While most of the people I’m writing about have died, the main character of my story, the Cook County Department of Corrections (CCDOC, colloquially referred to as Cook County Jail), is still very much alive. Jails are distinct from prisons as local institutions of confinement for pre-trial detention and short sentences; they are political institutions that prioritize controlling marginalized people.
My book tells the story of racialized justifications for jailing in Chicago from its founding up until now, with particular attention to the heyday of jail reform from the 1950s to the 1970s. People had high hopes for jails as engines of rehabilitation and job training, but over the course of the twentieth century, these politics changed.

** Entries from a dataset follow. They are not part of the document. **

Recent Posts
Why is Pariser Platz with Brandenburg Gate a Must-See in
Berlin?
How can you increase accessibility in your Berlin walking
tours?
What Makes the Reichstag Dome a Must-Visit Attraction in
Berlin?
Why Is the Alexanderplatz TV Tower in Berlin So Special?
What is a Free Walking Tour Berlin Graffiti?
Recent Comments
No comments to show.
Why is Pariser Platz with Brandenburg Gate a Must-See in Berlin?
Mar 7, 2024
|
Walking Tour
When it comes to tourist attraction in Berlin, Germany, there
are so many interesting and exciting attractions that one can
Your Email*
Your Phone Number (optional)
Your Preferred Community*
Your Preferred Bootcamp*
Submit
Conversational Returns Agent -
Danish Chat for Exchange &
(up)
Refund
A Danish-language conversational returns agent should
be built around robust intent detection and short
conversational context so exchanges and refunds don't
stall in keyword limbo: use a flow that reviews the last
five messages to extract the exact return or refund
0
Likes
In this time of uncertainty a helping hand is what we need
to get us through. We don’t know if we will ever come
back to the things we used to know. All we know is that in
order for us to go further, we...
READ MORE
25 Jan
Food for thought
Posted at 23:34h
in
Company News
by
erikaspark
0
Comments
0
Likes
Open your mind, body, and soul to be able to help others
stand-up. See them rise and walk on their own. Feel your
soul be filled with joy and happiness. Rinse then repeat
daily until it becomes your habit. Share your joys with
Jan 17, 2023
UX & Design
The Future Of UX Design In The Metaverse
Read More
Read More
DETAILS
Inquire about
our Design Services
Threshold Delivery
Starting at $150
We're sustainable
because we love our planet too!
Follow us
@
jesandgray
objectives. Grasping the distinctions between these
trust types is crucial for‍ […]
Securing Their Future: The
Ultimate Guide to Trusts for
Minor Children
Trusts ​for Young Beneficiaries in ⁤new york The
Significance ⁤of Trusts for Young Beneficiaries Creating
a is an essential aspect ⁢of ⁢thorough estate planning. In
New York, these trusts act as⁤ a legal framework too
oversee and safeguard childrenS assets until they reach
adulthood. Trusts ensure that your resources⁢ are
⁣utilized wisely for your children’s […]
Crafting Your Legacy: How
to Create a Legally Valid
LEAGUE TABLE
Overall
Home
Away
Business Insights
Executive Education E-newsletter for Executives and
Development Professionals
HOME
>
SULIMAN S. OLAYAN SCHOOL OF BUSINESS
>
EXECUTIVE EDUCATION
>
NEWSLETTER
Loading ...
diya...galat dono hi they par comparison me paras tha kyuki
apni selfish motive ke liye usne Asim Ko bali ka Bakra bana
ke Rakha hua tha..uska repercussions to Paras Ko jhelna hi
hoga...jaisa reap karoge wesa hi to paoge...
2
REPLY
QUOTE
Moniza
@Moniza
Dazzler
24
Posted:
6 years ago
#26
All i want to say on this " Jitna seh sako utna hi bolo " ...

The jail came to house a predominantly Black population. Today, CCDOC is run by Sheriff Tom Dart, who does everything he can to make sure the conversation about jails does not touch on race. He likes to control the narrative. When everyone was talking about mass incarceration, he became famous as a reformer for branding the jail as a mental health facility. This year, he’s been trying to maintain this image. He wants everyone to know that he’s still a good guy in spite of COVID deaths in the jail. Right now, his body count is 10.
Most historians are waiting for the archives to reopen. I never had that option. I am buying sources for my book on eBay because of state failure. Unlike most major cities, Chicago lacks a municipal archive and centralized retention practices. This means that the city jails that were merged into the CCDOC in 1968 are all but scrubbed; the papers of the city’s mayors that are scattered across Chicago libraries. Records requests to the Cook County Sheriff’s Office have been either rejected or ignored. The CCDOC was used to consolidate the power of sheriffs, just as activists in the 1960s feared.
Do the jail’s official historical records even exist? I have been told that have been destroyed. I’ve also been told that some might exist. I have seen l documents that speak to the jail’s politics through government documents and legal records, they don’t say much about what jail means to people. I had to get creative. Inspired by historians of religion who use the #ebaymethod to unpack everyday religious life, collecting objects and images that people use for daily devotion and affirmation of religious identity, I have made a daily devotion of searching eBay for literally anything that will help me feel connected to this institution’s past.